[https://nvbugs/5689235][fix] Fix cancellation+chunked prefill+disagg

Tabrizian · Tabrizian · commit 655832d06264 · 2025-12-19T19:50:40.000Z
Signed-off-by: Iman Tabrizian &lt;10105175+tabrizian@users.noreply.github.com&gt;
diff --git a/cpp/include/tensorrt_llm/batch_manager/kvCacheManager.h b/cpp/include/tensorrt_llm/batch_manager/kvCacheManager.h
@@ -631,7 +631,7 @@ class WindowBlockManager
 
     void replaceSharedBlock(GenerationRequest& sequence, SizeType32 blockIdx);
 
-    [[nodiscard]] std::optional<KVCacheBlock::IdType> storeBlocksForReuse(
+    [[nodiscard]] std::vector<KVCacheBlock::IdType> storeBlocksForReuse(
         GenerationRequest& sequence, OptionalRef<LlmRequest const> llmRequest, bool pinBlocks = false);
 
     void storeNewBlock(GenerationRequest& sequence, OptionalRef<LlmRequest const> llmRequest);
@@ -836,8 +836,8 @@ class WindowBlockManager
     //! \param blockKeys Key of each block.
     //! \param blockIds Id of each block.
     //! \param pinBlocks If true, increment ref count for blocks while storing (pin on store).
-    //! \return Pair of (num blocks stored for reuse, id of the last block stored if any).
-    [[nodiscard]] std::pair<SizeType32, std::optional<KVCacheBlock::IdType>> storeBlocks(
+    //! \return Pair of (num blocks stored for reuse, vector of pinned block IDs).
+    [[nodiscard]] std::pair<SizeType32, std::vector<KVCacheBlock::IdType>> storeBlocks(
         std::vector<BlockKey> const& blockKeys, std::vector<KVCacheBlock::IdType> const& blockIds,
         bool pinBlocks = false);
 
@@ -869,8 +869,8 @@ class WindowBlockManager
 
     [[nodiscard]] std::shared_ptr<KVCacheBlock> findBlocksInReuseTreeByBlockKey(BlockKey const& blockKey);
 
-    //! \brief Unpin blocks by starting from a block id and walking prev pointers.
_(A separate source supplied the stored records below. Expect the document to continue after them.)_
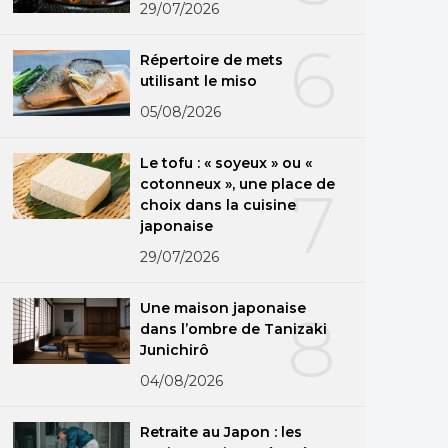
29/07/2026
6
Répertoire de mets
utilisant le miso
05/08/2026
Le tofu : « soyeux » ou «
cotonneux », une place de
7
choix dans la cuisine
japonaise
29/07/2026
Une maison japonaise
8
dans l’ombre de Tanizaki
Junichirô
04/08/2026
Retraite au Japon : les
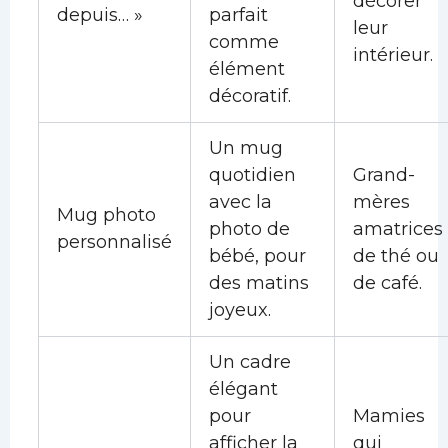
décorer
depuis… »
parfait
leur
comme
intérieur.
élément
décoratif.
Un mug
quotidien
Grand-
avec la
mères
Mug photo
photo de
amatrices
personnalisé
bébé, pour
de thé ou
des matins
de café.
joyeux.
Un cadre
élégant
pour
Mamies
afficher la
qui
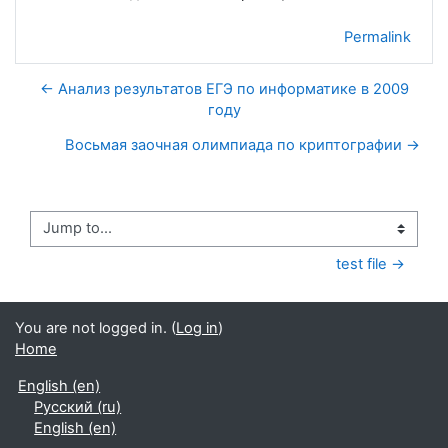
Permalink
← Анализ результатов ЕГЭ по информатике в 2009
году
Восьмая заочная олимпиада по криптографии →
Jump to...
test file →
You are not logged in. (
Log in
)
Home
English ‎(en)‎
Русский ‎(ru)‎
English ‎(en)‎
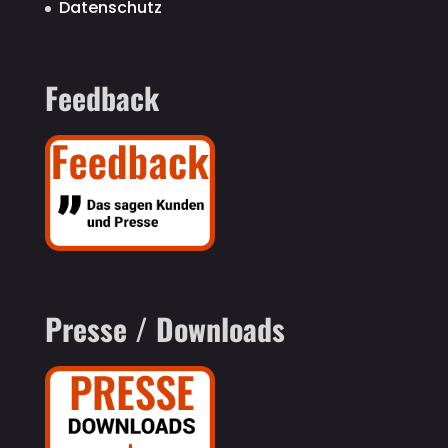
Datenschutz
Feedback
Presse / Downloads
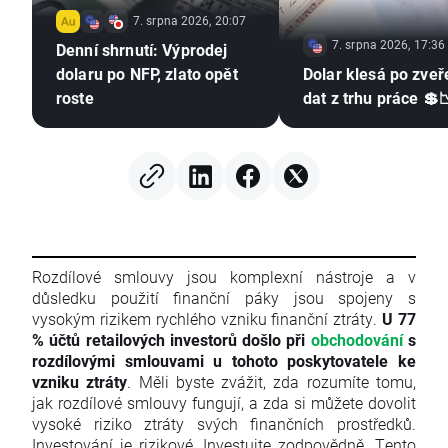
7. srpna 2026, 20:07
7. srpna 2026, 17:36
Denní shrnutí: Výprodej
dolaru po NFP, zlato opět
Dolar klesá po zveř
roste
dat z trhu práce 💲
Rozdílové smlouvy jsou komplexní nástroje a v
důsledku použití finanční páky jsou spojeny s
vysokým rizikem rychlého vzniku finanční ztráty.
U 77
% účtů retailových investorů došlo při
obchodování
s
rozdílovými smlouvami u tohoto poskytovatele ke
vzniku ztráty
. Měli byste zvážit, zda rozumíte tomu,
jak rozdílové smlouvy fungují, a zda si můžete dovolit
vysoké riziko ztráty svých finančních prostředků.
Investování je rizikové. Investujte zodpovědně. Tento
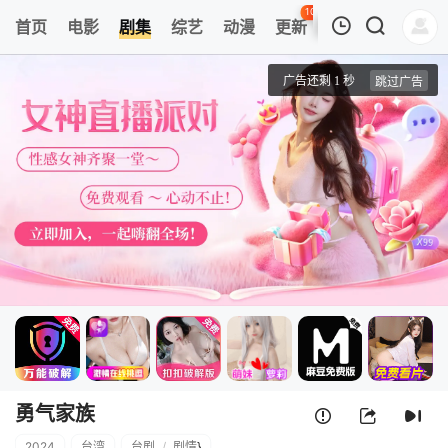
107
首页
电影
剧集
综艺
动漫
更新
热榜
APP
我的观影记录
勇气家族
第1集
清空
勇气家族
2024
台湾
台剧
/
剧情
}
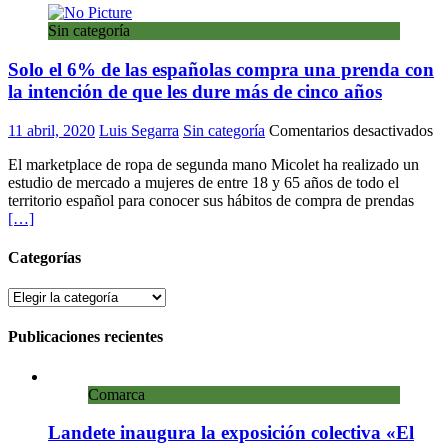
Sin categoría
Solo el 6% de las españolas compra una prenda con
la intención de que les dure más de cinco años
en
11 abril, 2020
Luis Segarra
Sin categoría
Comentarios desactivados
So
El marketplace de ropa de segunda mano Micolet ha realizado un
el
estudio de mercado a mujeres de entre 18 y 65 años de todo el
6
territorio español para conocer sus hábitos de compra de prendas
de
[…]
la
es
co
Categorías
un
pr
Categorías
co
la
Publicaciones recientes
in
de
qu
Comarca
le
du
Landete inaugura la exposición colectiva «El
m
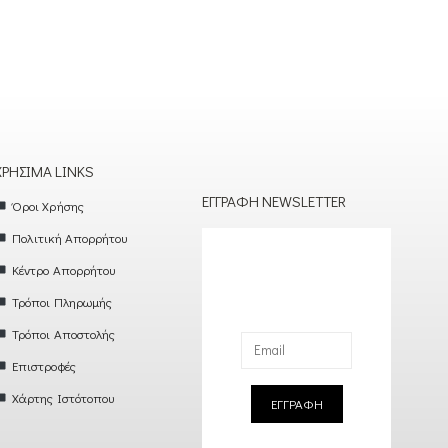
ΧΡΉΣΙΜΑ LINKS
ΕΓΓΡΑΦΉ NEWSLETTER
Όροι Χρήσης
Πολιτική Απορρήτου
Κέντρο Απορρήτου
Τρόποι Πληρωμής
Τρόποι Αποστολής
Επιστροφές
Χάρτης Ιστότοπου
ΕΓΓΡΑΦΗ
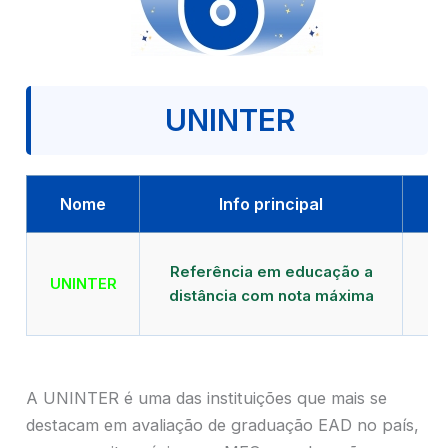
UNINTER
Nome
Info principal
Qu
Referência em educação a
UNINTER
distância com nota máxima
mu
A UNINTER é uma das instituições que mais se
destacam em avaliação de graduação EAD no país,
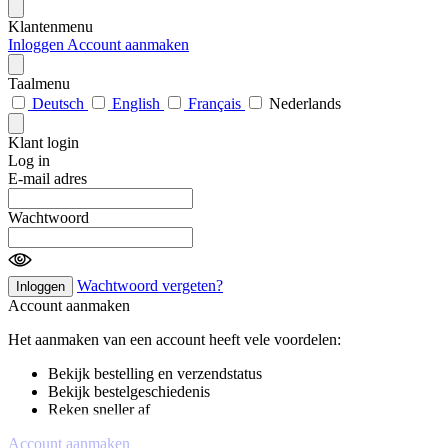
Klantenmenu
Inloggen
Account aanmaken
Taalmenu
Deutsch
English
Français
Nederlands
Klant login
Log in
E-mail adres
Wachtwoord
Wachtwoord vergeten?
Inloggen
Account aanmaken
Het aanmaken van een account heeft vele voordelen:
Bekijk bestelling en verzendstatus
Bekijk bestelgeschiedenis
Reken sneller af
Account aanmaken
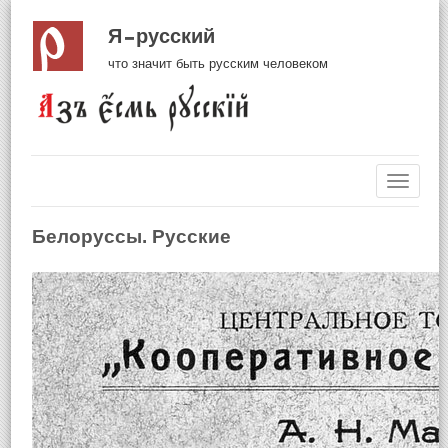
Я русский
что значит быть русским человеком
Навиг
Белоруссы. Русские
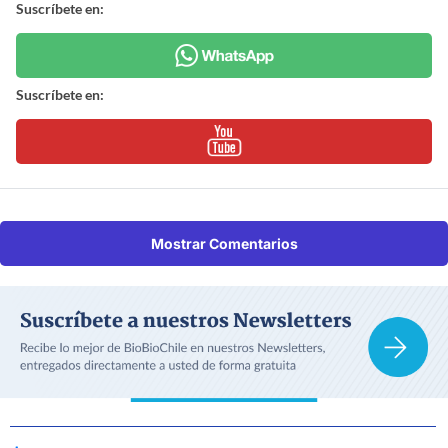
Suscríbete en:
Suscríbete en:
Mostrar Comentarios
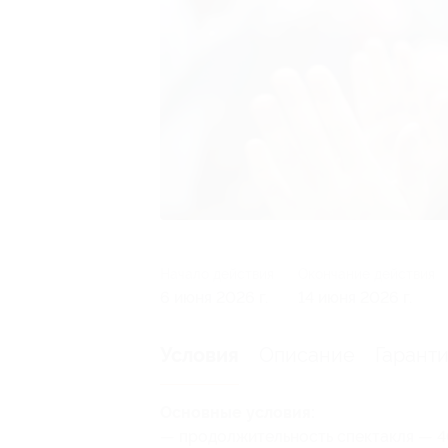
Начало действия
Окончание действия
6 июня 2026 г.
14 июня 2026 г.
Описание
Гарант
Условия
Основные условия:
— продолжительность спектакля — 40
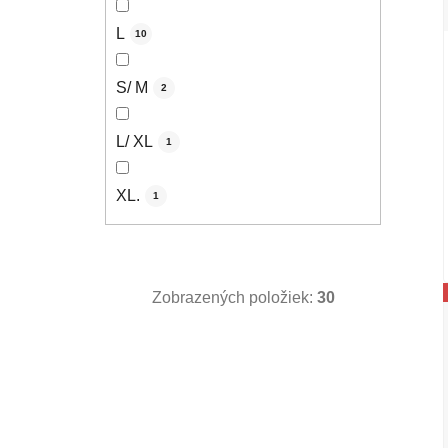
L
10
S/ M
2
L/ XL
1
XL.
1
Zobrazených položiek:
30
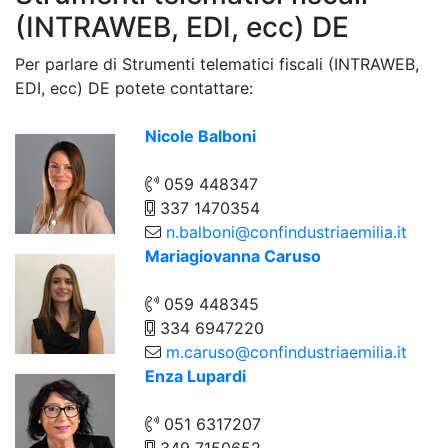
(INTRAWEB, EDI, ecc) DE
Per parlare di Strumenti telematici fiscali (INTRAWEB,
EDI, ecc) DE potete contattare:
Nicole Balboni
059 448347
337 1470354
n.balboni@confindustriaemilia.it
Mariagiovanna Caruso
059 448345
334 6947220
m.caruso@confindustriaemilia.it
Enza Lupardi
051 6317207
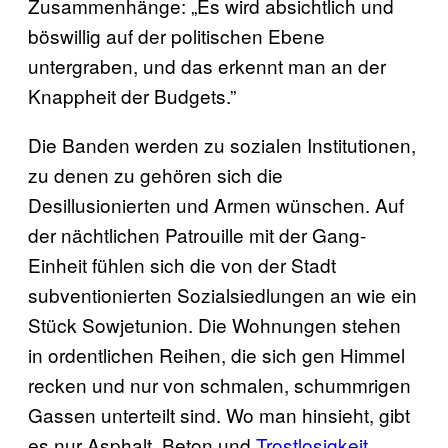
Zusammenhänge: „Es wird absichtlich und
böswillig auf der politischen Ebene
untergraben, und das erkennt man an der
Knappheit der Budgets.”
Die Banden werden zu sozialen Institutionen,
zu denen zu gehören sich die
Desillusionierten und Armen wünschen. Auf
der nächtlichen Patrouille mit der Gang-
Einheit fühlen sich die von der Stadt
subventionierten Sozialsiedlungen an wie ein
Stück Sowjetunion. Die Wohnungen stehen
in ordentlichen Reihen, die sich gen Himmel
recken und nur von schmalen, schummrigen
Gassen unterteilt sind. Wo man hinsieht, gibt
es nur Asphalt, Beton und
Trostlosigkeit
.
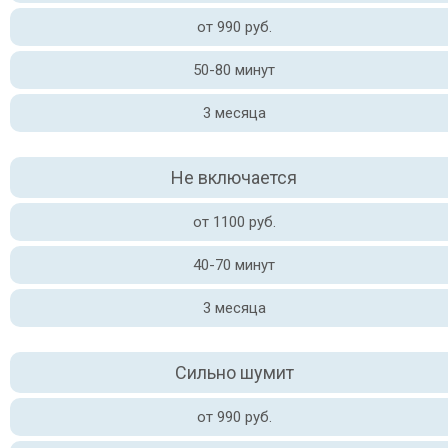
от 990 руб.
50-80 минут
3 месяца
Не включается
от 1100 руб.
40-70 минут
3 месяца
Сильно шумит
от 990 руб.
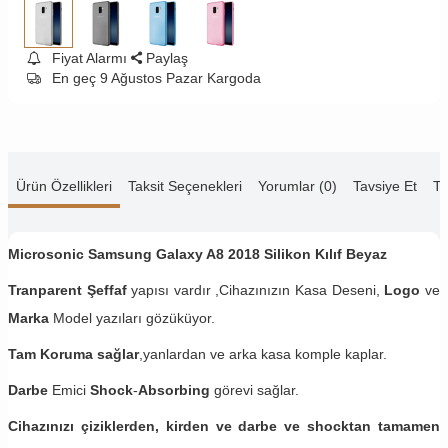
Fiyat Alarmı
Paylaş
En geç 9 Ağustos Pazar Kargoda
Ürün Özellikleri
Taksit Seçenekleri
Yorumlar (0)
Tavsiye Et
Te
Microsonic Samsung Galaxy A8 2018​ Silikon Kılıf Beyaz
Tranparent Şeffaf
yapısı vardır ,Cihazınızın Kasa Deseni,
Logo
ve
Marka
Model yazıları gözüküyor.
Tam Koruma sağlar
,yanlardan ve arka kasa komple kaplar.
Darbe
Emici
Shock
-
Absorbing
görevi sağlar.
Cihazınızı çiziklerden, kirden ve darbe ve shocktan tamamen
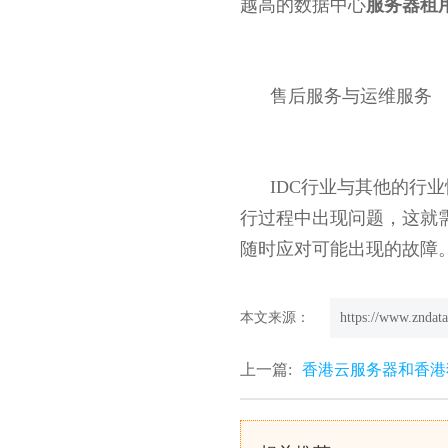
越高的数据中心
服务器租
售后服务与运维服务
IDC行业与其他的行
行过程中出现问题，这就需
随时应对可能出现的故障
本文来源：
https://www.zndata
上一篇:
香港云服务器和香港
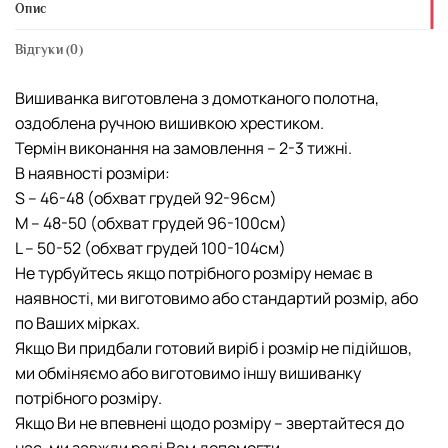
Опис
Відгуки (0)
Вишиванка виготовлена з домотканого полотна,
оздоблена ручною вишивкою хрестиком.
Термін виконання на замовлення – 2-3 тижні.
В наявності розміри:
S – 46-48 (обхват грудей 92-96см)
М – 48-50 (обхват грудей 96-100см)
L – 50-52 (обхват грудей 100-104см)
Не турбуйтесь якщо потрібного розміру немає в
наявності, ми виготовимо або стандартий розмір, або
по Ваших мірках.
Якщо Ви придбали готовий виріб і розмір не підійшов,
ми обміняємо або виготовимо іншу вишиванку
потрібного розміру.
Якщо Ви не впевнені щодо розміру – звертайтеся до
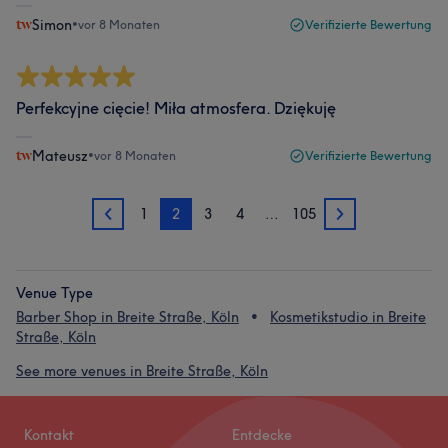
Simon
•
vor 8 Monaten
Verifizierte Bewertung
Perfekcyjne cięcie! Miła atmosfera. Dziękuję
Mateusz
•
vor 8 Monaten
Verifizierte Bewertung
1
2
3
4
…
105
1
3
Venue Type
Barber Shop in Breite Straße, Köln
Kosmetikstudio in Breite
Straße, Köln
See more venues in Breite Straße, Köln
Kontakt
Entdecke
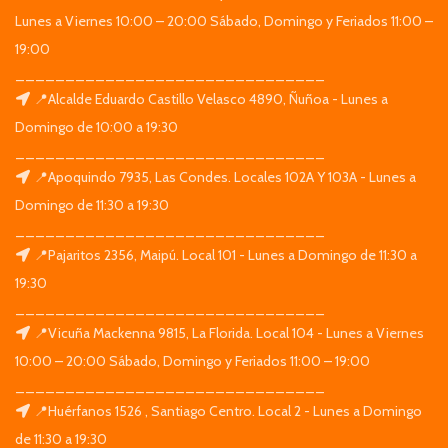
Lunes a Viernes 10:00 – 20:00 Sábado, Domingo y Feriados 11:00 –
19:00
_______________________________
📍Alcalde Eduardo Castillo Velasco 4890, Ñuñoa - Lunes a
Domingo de 10:00 a 19:30
_______________________________
📍Apoquindo 7935, Las Condes. Locales 102A Y 103A - Lunes a
Domingo de 11:30 a 19:30
_______________________________
📍Pajaritos 2356, Maipú. Local 101 - Lunes a Domingo de 11:30 a
19:30
_______________________________
📍Vicuña Mackenna 9815, La Florida. Local 104 - Lunes a Viernes
10:00 – 20:00 Sábado, Domingo y Feriados 11:00 – 19:00
_______________________________
📍Huérfanos 1526 , Santiago Centro. Local 2 - Lunes a Domingo
de 11:30 a 19:30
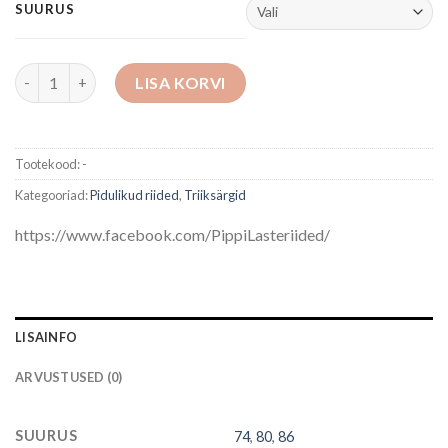
SUURUS
Punane triiksärk lipsuga kogus
LISA KORVI
Tootekood:
-
Kategooriad:
Pidulikud riided
,
Triiksärgid
https://www.facebook.com/PippiLasteriided/
LISAINFO
ARVUSTUSED (0)
SUURUS
74
,
80
,
86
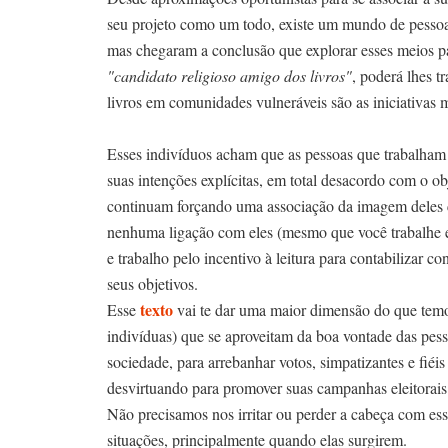
seu projeto como um todo, existe um mundo de pessoas 
mas chegaram a conclusão que explorar esses meios
"candidato religioso amigo dos livros"
, poderá lhes tr
livros em comunidades vulneráveis são as iniciativas m
Esses indivíduos acham que as pessoas que trabalham c
suas intenções explícitas, em total desacordo com o ob
continuam forçando uma associação da imagem deles c
nenhuma ligação com eles (mesmo que você trabalhe em
e trabalho pelo incentivo à leitura para contabilizar c
seus objetivos.
texto
Esse
vai te dar uma maior dimensão do que temos
indivíduas) que se aproveitam da boa vontade das pess
sociedade, para arrebanhar votos, simpatizantes e fiéis
desvirtuando para promover suas campanhas eleitorais 
Não precisamos nos irritar ou perder a cabeça com ess
situações, principalmente quando elas surgirem.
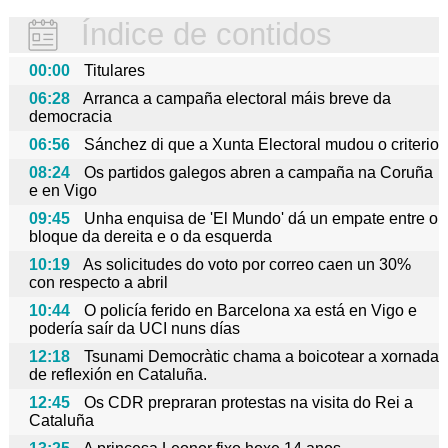
Índice de contidos
00:00
Titulares
06:28
Arranca a campaña electoral máis breve da
democracia
06:56
Sánchez di que a Xunta Electoral mudou o criterio
08:24
Os partidos galegos abren a campaña na Coruña
e en Vigo
09:45
Unha enquisa de 'El Mundo' dá un empate entre o
bloque da dereita e o da esquerda
10:19
As solicitudes do voto por correo caen un 30%
con respecto a abril
10:44
O policía ferido en Barcelona xa está en Vigo e
podería saír da UCI nuns días
12:18
Tsunami Democràtic chama a boicotear a xornada
de reflexión en Cataluña.
12:45
Os CDR prepraran protestas na visita do Rei a
Cataluña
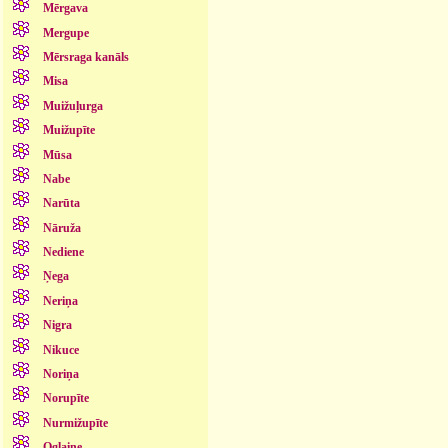
Mērgava
Mergupe
Mērsraga kanāls
Misa
Muižuļurga
Muižupīte
Mūsa
Nabe
Narūta
Nāruža
Nediene
Ņega
Neriņa
Nigra
Nikuce
Noriņa
Norupīte
Nurmižupīte
Oglaine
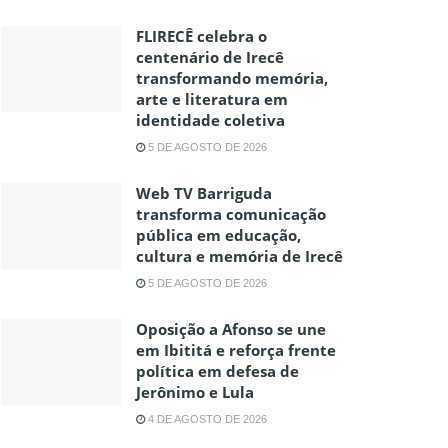
FLIRECÊ celebra o
centenário de Irecê
transformando memória,
arte e literatura em
identidade coletiva
5 DE AGOSTO DE 2026
Web TV Barriguda
transforma comunicação
pública em educação,
cultura e memória de Irecê
5 DE AGOSTO DE 2026
Oposição a Afonso se une
em Ibititá e reforça frente
política em defesa de
Jerônimo e Lula
4 DE AGOSTO DE 2026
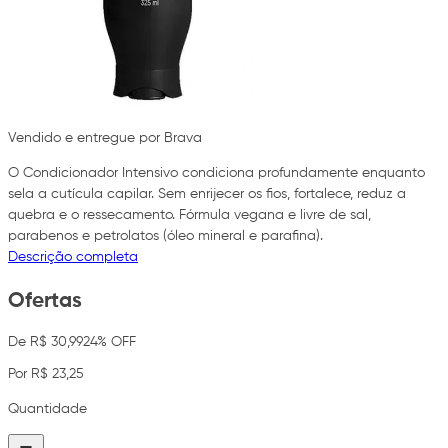
Vendido e entregue por Brava
O Condicionador Intensivo condiciona profundamente enquanto
sela a cutícula capilar. Sem enrijecer os fios, fortalece, reduz a
quebra e o ressecamento. Fórmula vegana e livre de sal,
parabenos e petrolatos (óleo mineral e parafina).
Descrição completa
Ofertas
De R$ 30,99
24% OFF
Por R$ 23,25
Quantidade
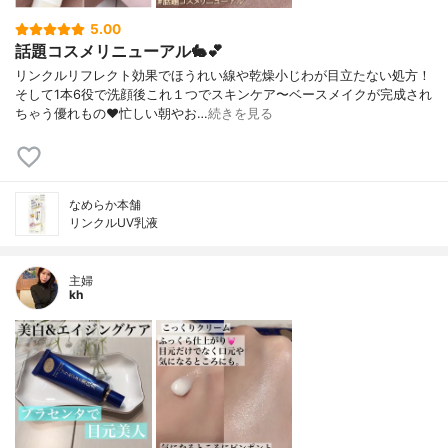
5.00
話題コスメリニューアル🐇💕
リンクルリフレクト効果でほうれい線や乾燥小じわが目立たない処方！
そして1本6役で洗顔後これ１つでスキンケア〜ベースメイクが完成され
ちゃう優れもの❤️忙しい朝やお…
続きを見る
なめらか本舗
リンクルUV乳液
主婦
kh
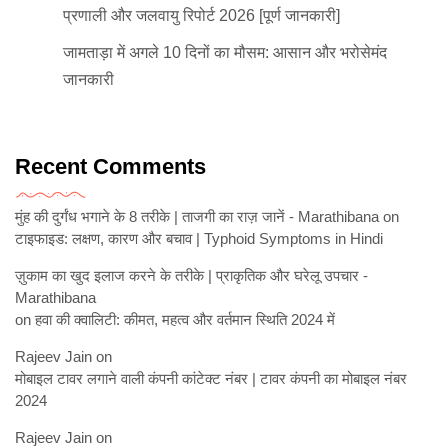
प्रणाली और जलवायु रिपोर्ट 2026 [पूर्ण जानकारी]
जामताड़ा में अगले 10 दिनों का मौसम: आसान और भरोसेमंद
जानकारी
Recent Comments
मुंह की दुर्गंध भगाने के 8 तरीके | ताजगी का राज़ जानें - Marathibana
on
टाइफाइड: लक्षण, कारण और बचाव | Typhoid Symptoms in Hindi
ज़ुकाम का खुद इलाज करने के तरीके | प्राकृतिक और घरेलू उपचार -
Marathibana
on
हवा की क्वालिटी: कीमत, महत्व और वर्तमान स्थिति 2024 में
Rajeev Jain
on
मोबाइल टावर लगाने वाली कंपनी कांटेक्ट नंबर | टावर कंपनी का मोबाइल नंबर
2024
Rajeev Jain
on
-    void unpinBlocksById(KVCacheBlock::IdType blockId);
+    //! \brief Unpin blocks by block ids directly
+    void unpinBlocksById(std::vector<KVCacheBlock::IdType> const& blockIds);
 
     void initializeSequenceStorageValidity(LlmRequest::RequestIdType requestId)
     {
@@ -1086,7 +1086,7 @@ class BlockManager
     std::optional<KVCacheBlock::IdType> releaseBlocks(
         GenerationRequest& sequence, OptionalRef<LlmRequest const> llmRequest = std::nullopt, bool pinBlocks = false);
 
-    [[nodiscard]] std::optional<KVCacheBlock::IdType> storeBlocksForReuse(
+    [[nodiscard]] std::vector<KVCacheBlock::IdType> storeBlocksForReuse(
         GenerationRequest& sequence, OptionalRef<LlmRequest const> llmRequest = std::nullopt, bool pinBlocks = false);
 
     void schedulingReleaseBlocks(LlmRequest::RequestIdType requestId);
@@ -1095,7 +1095,7 @@ class BlockManager
     /// @param sequence The generation request whose blocks should be pinned.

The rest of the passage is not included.